- What you need to do -
Starting with the line in which "La chevauchée fantastique" appears, give back every line exactly as written until the listing ends, excluding pictures.

- Material provided -
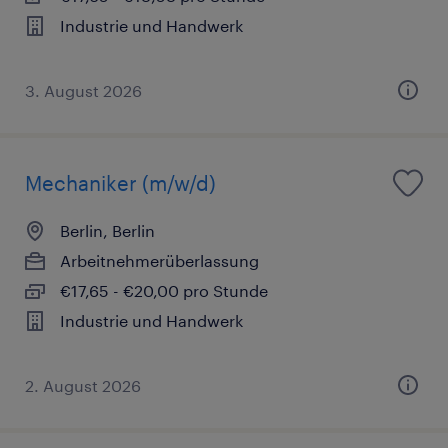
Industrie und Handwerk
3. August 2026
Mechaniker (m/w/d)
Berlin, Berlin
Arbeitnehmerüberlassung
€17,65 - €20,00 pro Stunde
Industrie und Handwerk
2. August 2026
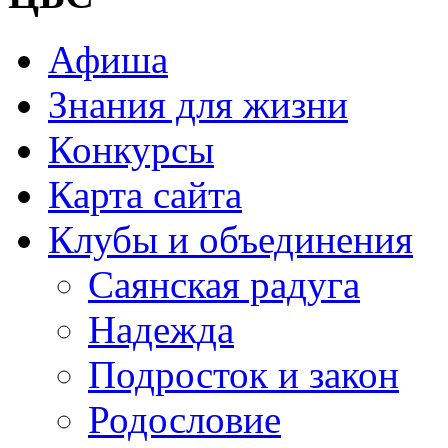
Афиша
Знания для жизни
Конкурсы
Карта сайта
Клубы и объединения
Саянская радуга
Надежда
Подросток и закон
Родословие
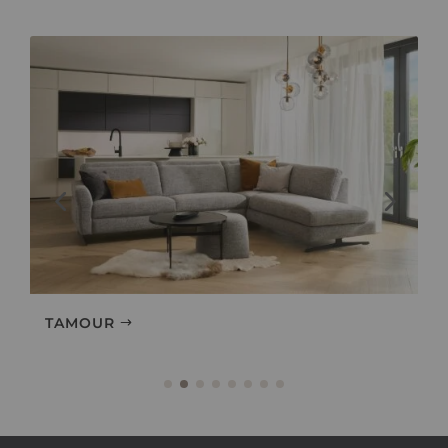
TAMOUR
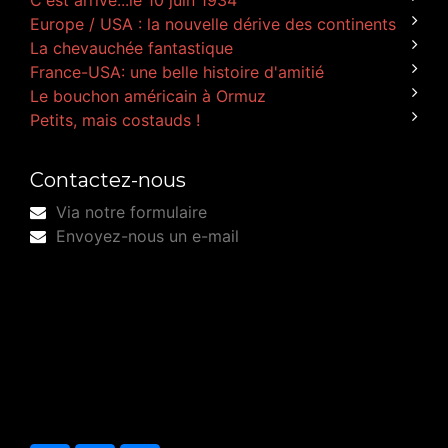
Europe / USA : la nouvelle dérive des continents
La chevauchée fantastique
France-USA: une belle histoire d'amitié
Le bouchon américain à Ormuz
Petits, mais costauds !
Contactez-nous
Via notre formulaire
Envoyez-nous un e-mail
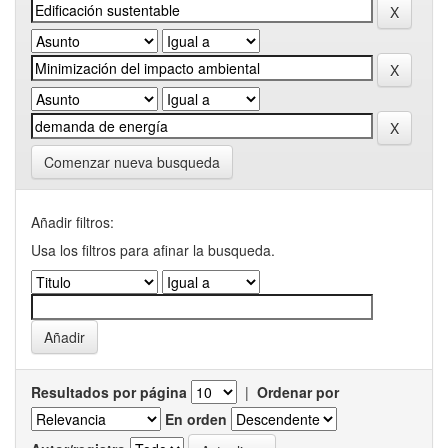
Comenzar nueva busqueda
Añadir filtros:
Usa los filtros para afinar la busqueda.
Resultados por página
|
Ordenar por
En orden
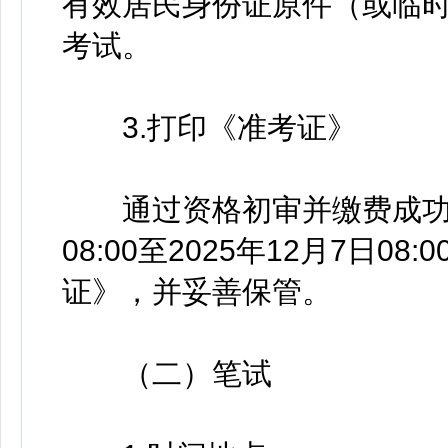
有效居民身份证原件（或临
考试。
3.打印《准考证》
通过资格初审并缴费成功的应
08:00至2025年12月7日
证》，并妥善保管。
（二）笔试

- Response -
La chevauchée fantastique
France-USA: une belle histoire d'amitié
Le bouchon américain à Ormuz
Petits, mais costauds !
Contactez-nous
Via notre formulaire
Envoyez-nous un e-mail
Comenzar nueva busqueda
Añadir filtros:
Usa los filtros para afinar la busqueda.
Resultados por página
|
Ordenar por
En orden
有效居民身份证原件（或临
考试。
3.打印《准考证》
通过资格初审并缴费成功的应
08:00至2025年12月7日
证》，并妥善保管。
（二）笔试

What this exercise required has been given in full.